I love hiking and camping, but not alone. I’m one of those people who think about running away when I hear one stick break in the woods. Is there any way I could mentally prepare myself for sleeping alone in the wilderness?Submitted by - Logan, Greenville, SC
I love hiking and camping, but not alone. I’m one of those people who think about running away when I hear one stick break in the woods. Is there any way I could mentally prepare myself for sleeping alone in the wilderness?
I’m no Dr. Phil, so I can only speak from personal experience.
“First off, don’t get in over your head. Know your limits in terms of your backcountry experience and don’t get too far out of your comfort zone. If you’re unsure of what you’re doing, go with someone who does, pay attention to what they do and how, and take notes.”
After that, I think you just kind of have to take the plunge and do it. My first solo was a 4-day canoe trip in the Boundary Waters about 15 years ago. I was reporting on it for my very first writing assignment for Windy City Sports, a free Chicago newspaper.
I was so stoked about the assignment that I hadn’t given much thought to the fact that I’d be alone for three nights in the wilderness—in bear country no less. By the time I put in and paddled across the first lake, I was freaking out. I practically sprinted the dark, shadowy portage and plopped into the next lake. (I felt safer on the water, for some reason.)

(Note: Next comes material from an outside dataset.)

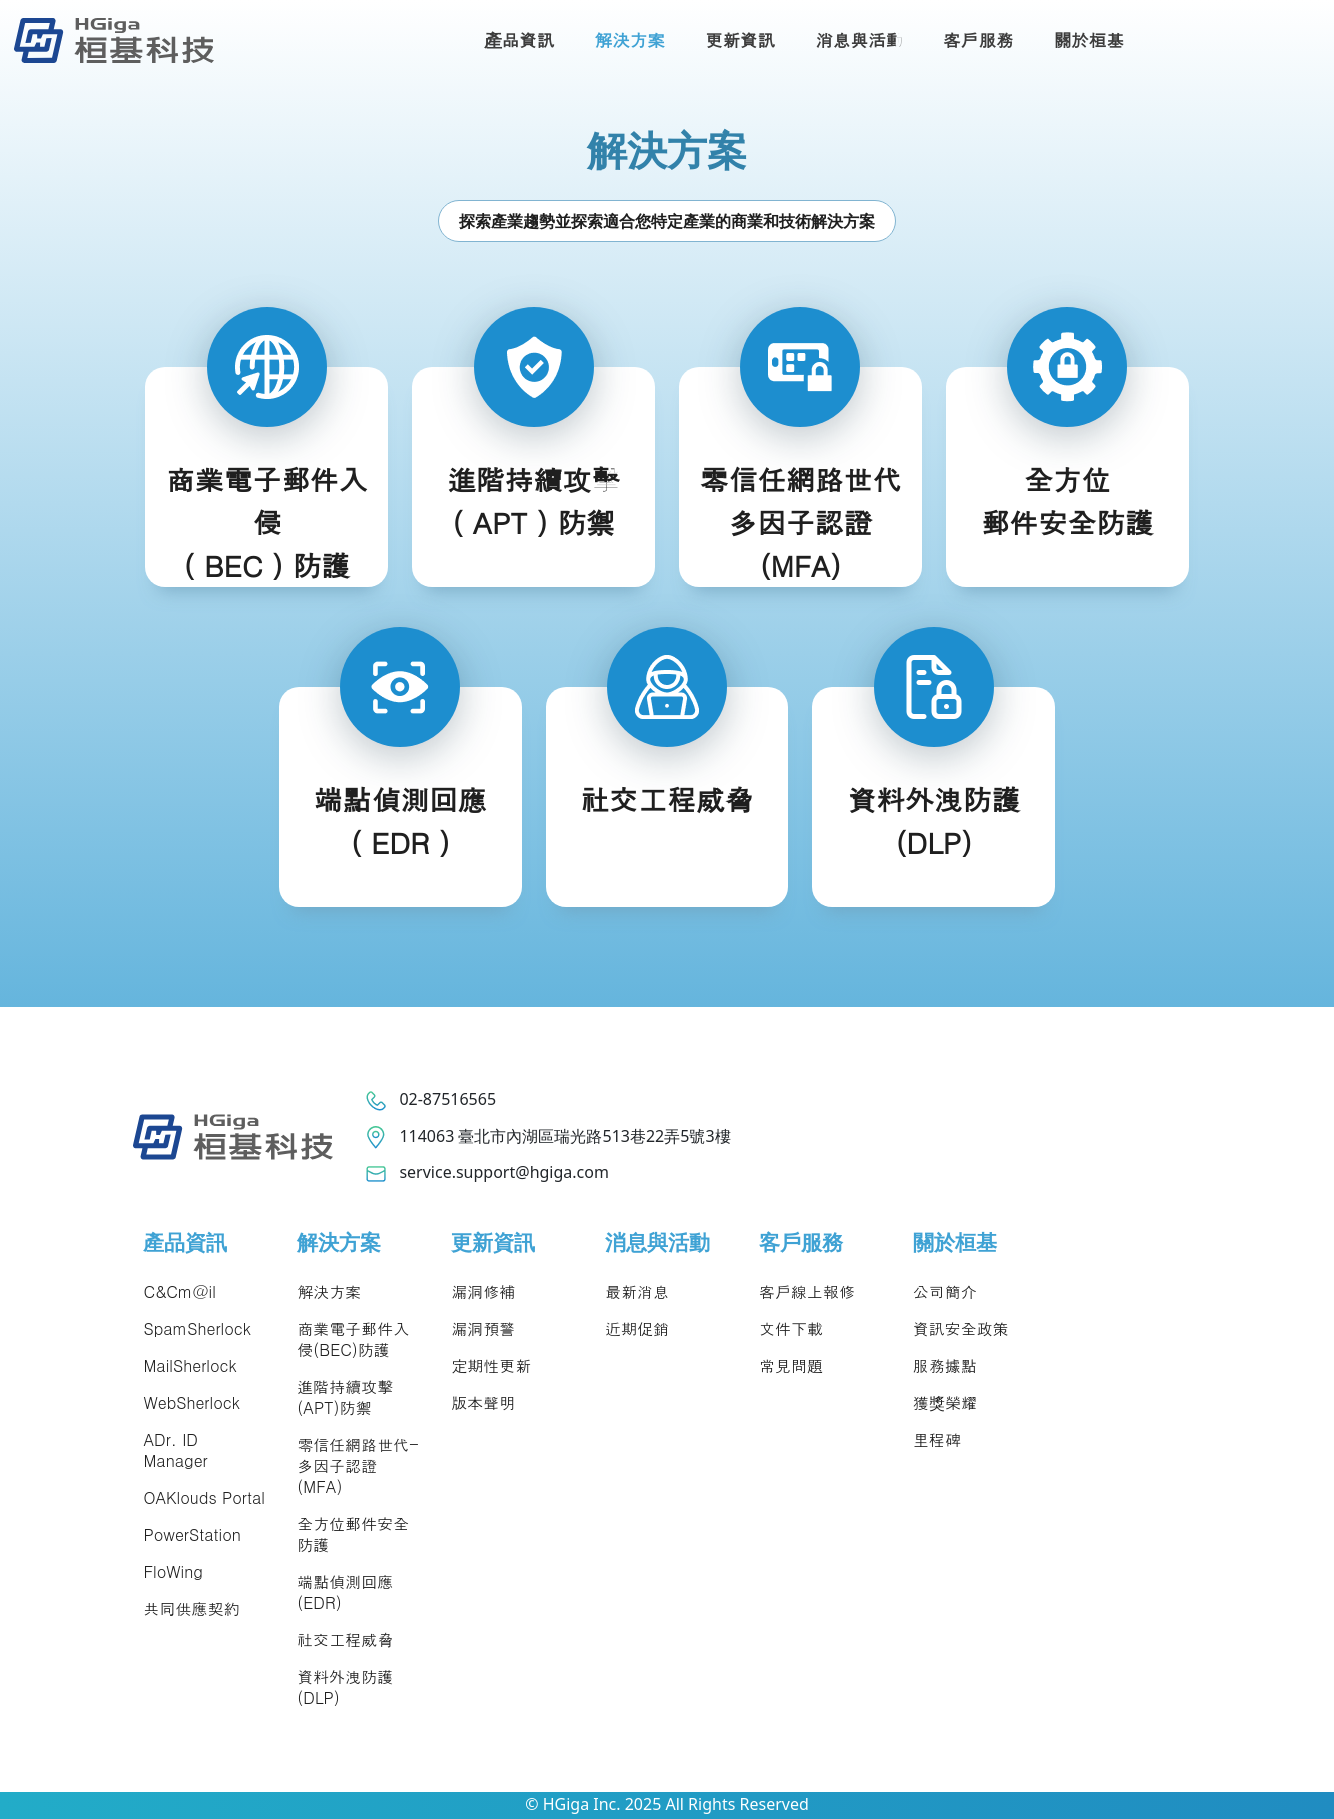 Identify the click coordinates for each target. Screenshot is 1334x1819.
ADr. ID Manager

As I reached the far end of the lake near my intended campsite, I heard voices bouncing off the water. A group of about 6 had beat me to it, and I could see why. It was one of the most primo campsites I’d ever seen; out on a nice flat, sunny peninsula, with an elevated tent site and a private sandy beach.
A happy campsite.
I paddled past the interlopers and started prowling the lakeshore for the other sites, all of which were tucked back into the woods. They were shady, closed in, depressing, but it would be dark in a couple of hours so I picked one. I spent the next hour setting up camp, trying unsuccessfully to hang my food bag, jumping at every sound.
Eventually, I decided to paddle my food out to a tiny islet about 100 yards off shore and dump it there. If the bears wanted to swim for it, let them. As I was packing it up to ferry out there, a canoe slid up to my campsite. The interlopers turned out to be a very nice father/son group from Minneapolis. They were curious about a 20-something girl on her own and decided to make friends. I told them how I envied their campsite, and they invited me to share it for the night. That way, when they left the next morning, it would be all mine.
So, I spent my first “solo” night toasting marshmallows with my new friends, and by the time they left the next morning, I was ready. The campsite was so perfect that I ended up spending the next night there, too.
What’s the moral of the story? Maybe you need to ease yourself into the solo experience, like I did. Pick a happy place to go, some place that feels right to you, and have a friend go with you for the first night. Try to figure out the root of your fears and mitigate them. If it’s bears, pack your food in a bear canister and hike it far from camp before bed. If it’s creepy night noises, bring your iPod. If it’s other people, bring mace. And remember the facts: if you’re well equipped, and of sound mind and body, the wilderness is one of the safest places you can be.